▶ _WHAT TO WORK ON_: Take the entries that follow and write them out again, word for word.

Data records
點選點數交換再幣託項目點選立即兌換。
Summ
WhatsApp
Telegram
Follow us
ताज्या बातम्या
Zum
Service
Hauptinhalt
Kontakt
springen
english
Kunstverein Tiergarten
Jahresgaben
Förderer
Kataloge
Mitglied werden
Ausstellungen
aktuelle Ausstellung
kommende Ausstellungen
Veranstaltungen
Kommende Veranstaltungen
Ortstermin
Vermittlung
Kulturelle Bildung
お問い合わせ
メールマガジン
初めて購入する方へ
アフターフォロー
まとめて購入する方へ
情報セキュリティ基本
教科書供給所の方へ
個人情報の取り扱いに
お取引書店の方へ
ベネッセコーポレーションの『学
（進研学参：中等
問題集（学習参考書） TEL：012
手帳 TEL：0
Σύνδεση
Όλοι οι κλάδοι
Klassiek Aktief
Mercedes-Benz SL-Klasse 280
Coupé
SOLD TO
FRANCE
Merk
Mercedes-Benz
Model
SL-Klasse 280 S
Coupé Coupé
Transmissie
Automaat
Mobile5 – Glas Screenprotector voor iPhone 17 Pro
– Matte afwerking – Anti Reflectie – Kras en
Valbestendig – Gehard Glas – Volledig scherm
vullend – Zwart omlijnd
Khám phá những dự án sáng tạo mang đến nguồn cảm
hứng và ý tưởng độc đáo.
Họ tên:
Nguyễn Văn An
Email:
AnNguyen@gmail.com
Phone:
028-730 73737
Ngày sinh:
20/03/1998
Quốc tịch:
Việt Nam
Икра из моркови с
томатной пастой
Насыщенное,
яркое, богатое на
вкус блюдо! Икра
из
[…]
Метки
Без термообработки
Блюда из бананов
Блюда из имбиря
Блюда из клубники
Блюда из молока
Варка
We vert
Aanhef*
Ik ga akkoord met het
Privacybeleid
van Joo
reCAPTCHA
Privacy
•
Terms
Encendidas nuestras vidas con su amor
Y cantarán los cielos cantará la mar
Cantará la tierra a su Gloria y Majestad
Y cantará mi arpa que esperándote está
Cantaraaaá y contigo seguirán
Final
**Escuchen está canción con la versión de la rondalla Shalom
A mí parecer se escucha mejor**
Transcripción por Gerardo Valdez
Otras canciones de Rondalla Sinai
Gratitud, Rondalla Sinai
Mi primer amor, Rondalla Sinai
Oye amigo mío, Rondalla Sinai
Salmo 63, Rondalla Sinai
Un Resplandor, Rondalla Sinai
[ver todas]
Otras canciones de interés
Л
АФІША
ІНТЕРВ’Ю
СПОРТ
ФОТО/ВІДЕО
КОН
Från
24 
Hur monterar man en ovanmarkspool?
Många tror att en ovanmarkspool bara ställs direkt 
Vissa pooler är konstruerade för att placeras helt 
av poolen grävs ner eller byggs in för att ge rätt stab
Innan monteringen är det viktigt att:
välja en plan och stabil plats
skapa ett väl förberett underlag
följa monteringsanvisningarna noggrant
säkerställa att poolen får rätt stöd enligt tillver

▶ _FINISHED TASK_:
點選點數交換再幣託項目點選立即兌換。
Summ
WhatsApp
Telegram
Follow us
ताज्या बातम्या
Zum
Service
Hauptinhalt
Kontakt
springen
english
Kunstverein Tiergarten
Jahresgaben
Förderer
Kataloge
Mitglied werden
Ausstellungen
aktuelle Ausstellung
kommende Ausstellungen
Veranstaltungen
Kommende Veranstaltungen
Ortstermin
Vermittlung
Kulturelle Bildung
お問い合わせ
メールマガジン
初めて購入する方へ
アフターフォロー
まとめて購入する方へ
情報セキュリティ基本
教科書供給所の方へ
個人情報の取り扱いに
お取引書店の方へ
ベネッセコーポレーションの『学
（進研学参：中等
問題集（学習参考書） TEL：012
手帳 TEL：0
Σύνδεση
Όλοι οι κλάδοι
Klassiek Aktief
Mercedes-Benz SL-Klasse 280
Coupé
SOLD TO
FRANCE
Merk
Mercedes-Benz
Model
SL-Klasse 280 S
Coupé Coupé
Transmissie
Automaat
Mobile5 – Glas Screenprotector voor iPhone 17 Pro
– Matte afwerking – Anti Reflectie – Kras en
Valbestendig – Gehard Glas – Volledig scherm
vullend – Zwart omlijnd
Khám phá những dự án sáng tạo mang đến nguồn cảm
hứng và ý tưởng độc đáo.
Họ tên:
Nguyễn Văn An
Email:
AnNguyen@gmail.com
Phone:
028-730 73737
Ngày sinh:
20/03/1998
Quốc tịch:
Việt Nam
Икра из моркови с
томатной пастой
Насыщенное,
яркое, богатое на
вкус блюдо! Икра
из
[…]
Метки
Без термообработки
Блюда из бананов
Блюда из имбиря
Блюда из клубники
Блюда из молока
Варка
We vert
Aanhef*
Ik ga akkoord met het
Privacybeleid
van Joo
reCAPTCHA
Privacy
•
Terms
Encendidas nuestras vidas con su amor
Y cantarán los cielos cantará la mar
Cantará la tierra a su Gloria y Majestad
Y cantará mi arpa que esperándote está
Cantaraaaá y contigo seguirán
Final
**Escuchen está canción con la versión de la rondalla Shalom
A mí parecer se escucha mejor**
Transcripción por Gerardo Valdez
Otras canciones de Rondalla Sinai
Gratitud, Rondalla Sinai
Mi primer amor, Rondalla Sinai
Oye amigo mío, Rondalla Sinai
Salmo 63, Rondalla Sinai
Un Resplandor, Rondalla Sinai
[ver todas]
Otras canciones de interés
Л
АФІША
ІНТЕРВ’Ю
СПОРТ
ФОТО/ВІДЕО
КОН
Från
24 
Hur monterar man en ovanmarkspool?
Många tror att en ovanmarkspool bara ställs direkt 
Vissa pooler är konstruerade för att placeras helt 
av poolen grävs ner eller byggs in för att ge rätt stab
Innan monteringen är det viktigt att:
välja en plan och stabil plats
skapa ett väl förberett underlag
följa monteringsanvisningarna noggrant
säkerställa att poolen får rätt stöd enligt tillver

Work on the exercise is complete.